Every entry must be transcribed exactly as written.

========================================

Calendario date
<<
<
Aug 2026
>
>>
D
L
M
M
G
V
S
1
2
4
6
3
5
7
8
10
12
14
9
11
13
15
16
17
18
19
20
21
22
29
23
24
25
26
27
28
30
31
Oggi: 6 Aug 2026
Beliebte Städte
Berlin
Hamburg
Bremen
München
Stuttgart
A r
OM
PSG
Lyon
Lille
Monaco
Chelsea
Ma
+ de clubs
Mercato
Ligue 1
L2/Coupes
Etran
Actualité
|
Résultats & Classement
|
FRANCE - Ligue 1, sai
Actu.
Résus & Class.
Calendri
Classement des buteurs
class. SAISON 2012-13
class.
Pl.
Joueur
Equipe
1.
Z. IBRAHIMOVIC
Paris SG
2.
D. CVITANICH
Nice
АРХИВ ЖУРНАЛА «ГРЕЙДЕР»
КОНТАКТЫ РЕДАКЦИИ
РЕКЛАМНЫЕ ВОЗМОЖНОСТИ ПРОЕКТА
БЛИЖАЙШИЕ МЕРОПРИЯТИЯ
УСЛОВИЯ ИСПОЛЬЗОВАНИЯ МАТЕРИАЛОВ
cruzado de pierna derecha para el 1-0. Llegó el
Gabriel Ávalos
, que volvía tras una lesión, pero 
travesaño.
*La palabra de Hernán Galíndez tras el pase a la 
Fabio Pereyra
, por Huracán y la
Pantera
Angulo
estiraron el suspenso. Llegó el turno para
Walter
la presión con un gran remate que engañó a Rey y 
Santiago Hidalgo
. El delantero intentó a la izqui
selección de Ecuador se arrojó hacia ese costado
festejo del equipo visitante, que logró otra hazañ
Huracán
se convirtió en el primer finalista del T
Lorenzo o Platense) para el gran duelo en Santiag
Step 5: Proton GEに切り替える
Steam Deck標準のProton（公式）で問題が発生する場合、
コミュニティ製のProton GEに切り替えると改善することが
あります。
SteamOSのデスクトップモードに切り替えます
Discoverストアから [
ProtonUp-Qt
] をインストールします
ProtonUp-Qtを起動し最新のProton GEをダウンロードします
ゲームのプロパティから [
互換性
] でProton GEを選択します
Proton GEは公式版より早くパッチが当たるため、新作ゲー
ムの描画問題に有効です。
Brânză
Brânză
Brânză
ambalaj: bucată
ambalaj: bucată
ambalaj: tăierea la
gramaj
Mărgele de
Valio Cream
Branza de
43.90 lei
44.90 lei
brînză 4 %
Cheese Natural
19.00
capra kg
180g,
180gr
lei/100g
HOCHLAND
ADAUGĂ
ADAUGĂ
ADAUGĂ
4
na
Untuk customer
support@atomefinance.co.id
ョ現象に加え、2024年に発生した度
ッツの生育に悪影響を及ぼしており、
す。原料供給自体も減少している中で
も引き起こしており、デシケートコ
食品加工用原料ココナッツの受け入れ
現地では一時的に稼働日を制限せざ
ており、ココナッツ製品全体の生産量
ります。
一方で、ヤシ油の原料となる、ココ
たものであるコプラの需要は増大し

========================================

Answer to the problem:
Calendario date
<<
<
Aug 2026
>
>>
D
L
M
M
G
V
S
1
2
4
6
3
5
7
8
10
12
14
9
11
13
15
16
17
18
19
20
21
22
29
23
24
25
26
27
28
30
31
Oggi: 6 Aug 2026
Beliebte Städte
Berlin
Hamburg
Bremen
München
Stuttgart
A r
OM
PSG
Lyon
Lille
Monaco
Chelsea
Ma
+ de clubs
Mercato
Ligue 1
L2/Coupes
Etran
Actualité
|
Résultats & Classement
|
FRANCE - Ligue 1, sai
Actu.
Résus & Class.
Calendri
Classement des buteurs
class. SAISON 2012-13
class.
Pl.
Joueur
Equipe
1.
Z. IBRAHIMOVIC
Paris SG
2.
D. CVITANICH
Nice
АРХИВ ЖУРНАЛА «ГРЕЙДЕР»
КОНТАКТЫ РЕДАКЦИИ
РЕКЛАМНЫЕ ВОЗМОЖНОСТИ ПРОЕКТА
БЛИЖАЙШИЕ МЕРОПРИЯТИЯ
УСЛОВИЯ ИСПОЛЬЗОВАНИЯ МАТЕРИАЛОВ
cruzado de pierna derecha para el 1-0. Llegó el
Gabriel Ávalos
, que volvía tras una lesión, pero 
travesaño.
*La palabra de Hernán Galíndez tras el pase a la 
Fabio Pereyra
, por Huracán y la
Pantera
Angulo
estiraron el suspenso. Llegó el turno para
Walter
la presión con un gran remate que engañó a Rey y 
Santiago Hidalgo
. El delantero intentó a la izqui
selección de Ecuador se arrojó hacia ese costado
festejo del equipo visitante, que logró otra hazañ
Huracán
se convirtió en el primer finalista del T
Lorenzo o Platense) para el gran duelo en Santiag
Step 5: Proton GEに切り替える
Steam Deck標準のProton（公式）で問題が発生する場合、
コミュニティ製のProton GEに切り替えると改善することが
あります。
SteamOSのデスクトップモードに切り替えます
Discoverストアから [
ProtonUp-Qt
] をインストールします
ProtonUp-Qtを起動し最新のProton GEをダウンロードします
ゲームのプロパティから [
互換性
] でProton GEを選択します
Proton GEは公式版より早くパッチが当たるため、新作ゲー
ムの描画問題に有効です。
Brânză
Brânză
Brânză
ambalaj: bucată
ambalaj: bucată
ambalaj: tăierea la
gramaj
Mărgele de
Valio Cream
Branza de
43.90 lei
44.90 lei
brînză 4 %
Cheese Natural
19.00
capra kg
180g,
180gr
lei/100g
HOCHLAND
ADAUGĂ
ADAUGĂ
ADAUGĂ
4
na
Untuk customer
support@atomefinance.co.id
ョ現象に加え、2024年に発生した度
ッツの生育に悪影響を及ぼしており、
す。原料供給自体も減少している中で
も引き起こしており、デシケートコ
食品加工用原料ココナッツの受け入れ
現地では一時的に稼働日を制限せざ
ており、ココナッツ製品全体の生産量
ります。
一方で、ヤシ油の原料となる、ココ
たものであるコプラの需要は増大し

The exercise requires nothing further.